▸ **WHAT TO WORK ON**: Using the records below, write out again exactly the lines that begin at the line containing "Colin Vassallo (75, 362)" and end at the line containing "Community Hub (372, 525)", and no other lines.

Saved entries
▬▬▬
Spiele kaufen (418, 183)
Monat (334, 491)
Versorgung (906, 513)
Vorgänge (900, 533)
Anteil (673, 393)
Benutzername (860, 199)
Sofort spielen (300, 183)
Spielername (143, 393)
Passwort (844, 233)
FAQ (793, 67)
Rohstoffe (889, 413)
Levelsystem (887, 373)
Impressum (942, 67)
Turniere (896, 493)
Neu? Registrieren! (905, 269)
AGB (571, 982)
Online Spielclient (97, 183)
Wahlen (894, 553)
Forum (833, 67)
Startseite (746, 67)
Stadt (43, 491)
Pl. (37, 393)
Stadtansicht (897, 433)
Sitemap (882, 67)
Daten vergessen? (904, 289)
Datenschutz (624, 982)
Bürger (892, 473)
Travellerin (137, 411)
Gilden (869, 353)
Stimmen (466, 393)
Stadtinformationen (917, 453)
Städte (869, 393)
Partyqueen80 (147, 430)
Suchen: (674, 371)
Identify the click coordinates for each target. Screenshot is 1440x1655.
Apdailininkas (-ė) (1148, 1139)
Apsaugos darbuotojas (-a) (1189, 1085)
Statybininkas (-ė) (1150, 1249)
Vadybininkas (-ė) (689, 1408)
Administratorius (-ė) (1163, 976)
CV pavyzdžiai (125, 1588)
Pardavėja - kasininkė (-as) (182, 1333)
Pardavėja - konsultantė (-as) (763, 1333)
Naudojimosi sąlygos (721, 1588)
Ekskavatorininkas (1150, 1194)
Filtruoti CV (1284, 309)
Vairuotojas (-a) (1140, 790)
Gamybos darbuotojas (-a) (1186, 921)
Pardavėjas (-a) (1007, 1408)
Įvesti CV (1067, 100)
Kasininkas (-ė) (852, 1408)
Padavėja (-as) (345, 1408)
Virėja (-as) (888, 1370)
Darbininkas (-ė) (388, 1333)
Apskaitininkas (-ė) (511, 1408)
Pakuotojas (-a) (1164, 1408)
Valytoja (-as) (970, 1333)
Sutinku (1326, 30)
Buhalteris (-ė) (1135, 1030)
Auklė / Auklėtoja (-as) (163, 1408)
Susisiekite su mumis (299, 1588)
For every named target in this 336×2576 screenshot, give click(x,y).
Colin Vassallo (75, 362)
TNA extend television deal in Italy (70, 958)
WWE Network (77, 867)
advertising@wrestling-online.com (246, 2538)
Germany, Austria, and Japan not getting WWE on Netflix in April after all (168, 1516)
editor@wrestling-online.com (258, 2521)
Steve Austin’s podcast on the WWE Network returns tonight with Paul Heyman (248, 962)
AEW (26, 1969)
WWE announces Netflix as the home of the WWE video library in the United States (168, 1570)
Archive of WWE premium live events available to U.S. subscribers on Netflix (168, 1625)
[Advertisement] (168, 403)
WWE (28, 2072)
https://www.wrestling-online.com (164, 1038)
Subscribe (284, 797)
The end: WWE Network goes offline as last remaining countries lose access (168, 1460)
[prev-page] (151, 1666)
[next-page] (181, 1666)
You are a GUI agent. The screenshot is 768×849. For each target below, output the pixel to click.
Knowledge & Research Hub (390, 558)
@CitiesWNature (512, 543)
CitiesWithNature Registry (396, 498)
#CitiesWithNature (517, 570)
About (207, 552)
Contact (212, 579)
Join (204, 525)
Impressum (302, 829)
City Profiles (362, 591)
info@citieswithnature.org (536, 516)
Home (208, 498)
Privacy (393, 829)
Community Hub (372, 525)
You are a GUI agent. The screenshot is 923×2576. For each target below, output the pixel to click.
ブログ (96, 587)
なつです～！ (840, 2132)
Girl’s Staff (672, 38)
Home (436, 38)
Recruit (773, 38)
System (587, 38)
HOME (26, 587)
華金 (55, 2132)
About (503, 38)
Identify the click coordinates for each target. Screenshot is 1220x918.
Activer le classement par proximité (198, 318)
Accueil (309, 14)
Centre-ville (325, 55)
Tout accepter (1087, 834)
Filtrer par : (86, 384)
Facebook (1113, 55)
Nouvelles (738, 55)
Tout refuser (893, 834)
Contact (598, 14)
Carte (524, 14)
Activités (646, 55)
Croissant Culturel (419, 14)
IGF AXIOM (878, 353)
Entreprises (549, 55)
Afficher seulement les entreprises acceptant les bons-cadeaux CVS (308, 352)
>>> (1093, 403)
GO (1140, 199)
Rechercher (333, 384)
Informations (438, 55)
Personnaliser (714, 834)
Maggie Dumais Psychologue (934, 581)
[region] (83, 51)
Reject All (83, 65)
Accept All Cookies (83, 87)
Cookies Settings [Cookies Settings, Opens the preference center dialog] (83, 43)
▬▬▬
▸ **ANSWER SPACE**:
Colin Vassallo (75, 362)
TNA extend television deal in Italy (70, 958)
WWE Network (77, 867)
advertising@wrestling-online.com (246, 2538)
Germany, Austria, and Japan not getting WWE on Netflix in April after all (168, 1516)
editor@wrestling-online.com (258, 2521)
Steve Austin’s podcast on the WWE Network returns tonight with Paul Heyman (248, 962)
AEW (26, 1969)
WWE announces Netflix as the home of the WWE video library in the United States (168, 1570)
Archive of WWE premium live events available to U.S. subscribers on Netflix (168, 1625)
[Advertisement] (168, 403)
WWE (28, 2072)
https://www.wrestling-online.com (164, 1038)
Subscribe (284, 797)
The end: WWE Network goes offline as last remaining countries lose access (168, 1460)
[prev-page] (151, 1666)
[next-page] (181, 1666)
You are a GUI agent. The screenshot is 768×849. For each target below, output the pixel to click.
Knowledge & Research Hub (390, 558)
@CitiesWNature (512, 543)
CitiesWithNature Registry (396, 498)
#CitiesWithNature (517, 570)
About (207, 552)
Contact (212, 579)
Join (204, 525)
Impressum (302, 829)
City Profiles (362, 591)
info@citieswithnature.org (536, 516)
Home (208, 498)
Privacy (393, 829)
Community Hub (372, 525)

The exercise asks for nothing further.